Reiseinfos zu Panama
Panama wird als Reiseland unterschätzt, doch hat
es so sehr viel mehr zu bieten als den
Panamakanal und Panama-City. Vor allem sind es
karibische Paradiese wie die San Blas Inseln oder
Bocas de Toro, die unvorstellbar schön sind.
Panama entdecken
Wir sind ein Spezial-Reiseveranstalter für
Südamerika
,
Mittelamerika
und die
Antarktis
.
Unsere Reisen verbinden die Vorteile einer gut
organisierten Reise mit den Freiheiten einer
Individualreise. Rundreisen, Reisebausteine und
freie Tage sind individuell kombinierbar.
----
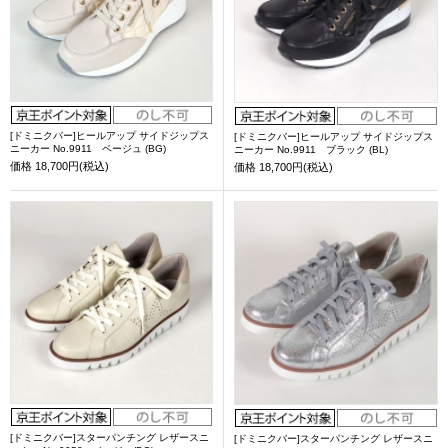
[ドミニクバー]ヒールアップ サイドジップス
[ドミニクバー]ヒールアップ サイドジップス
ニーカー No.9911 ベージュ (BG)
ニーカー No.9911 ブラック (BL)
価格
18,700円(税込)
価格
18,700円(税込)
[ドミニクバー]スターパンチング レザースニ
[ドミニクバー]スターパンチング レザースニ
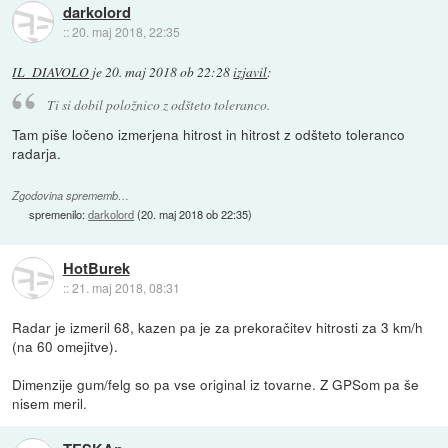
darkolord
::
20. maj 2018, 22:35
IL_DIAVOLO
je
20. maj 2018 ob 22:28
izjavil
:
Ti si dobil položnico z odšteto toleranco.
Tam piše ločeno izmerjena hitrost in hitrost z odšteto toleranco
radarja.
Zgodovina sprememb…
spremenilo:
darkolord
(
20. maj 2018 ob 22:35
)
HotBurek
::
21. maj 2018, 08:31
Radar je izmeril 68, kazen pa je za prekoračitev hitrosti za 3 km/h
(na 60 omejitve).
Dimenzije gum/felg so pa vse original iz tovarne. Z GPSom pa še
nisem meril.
----
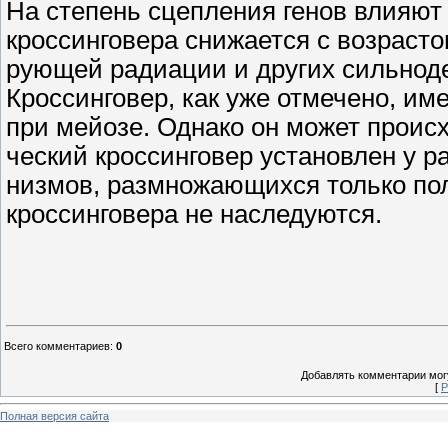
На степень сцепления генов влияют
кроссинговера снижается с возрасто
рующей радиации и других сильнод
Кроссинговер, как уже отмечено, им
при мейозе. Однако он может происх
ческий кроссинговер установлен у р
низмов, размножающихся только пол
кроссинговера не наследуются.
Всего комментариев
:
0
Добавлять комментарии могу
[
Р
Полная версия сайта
----
• What you have to do: Write out, from the lines above, only those from the line with "Кроссинговер, как уже отмечено, им" to the line with "Полная версия сайта", exactly as given, including the first and the last.

• Output:
Кроссинговер, как уже отмечено, им
при мейозе. Однако он может происх
ческий кроссинговер установлен у р
низмов, размножающихся только пол
кроссинговера не наследуются.
Всего комментариев
:
0
Добавлять комментарии могу
[
Р
Полная версия сайта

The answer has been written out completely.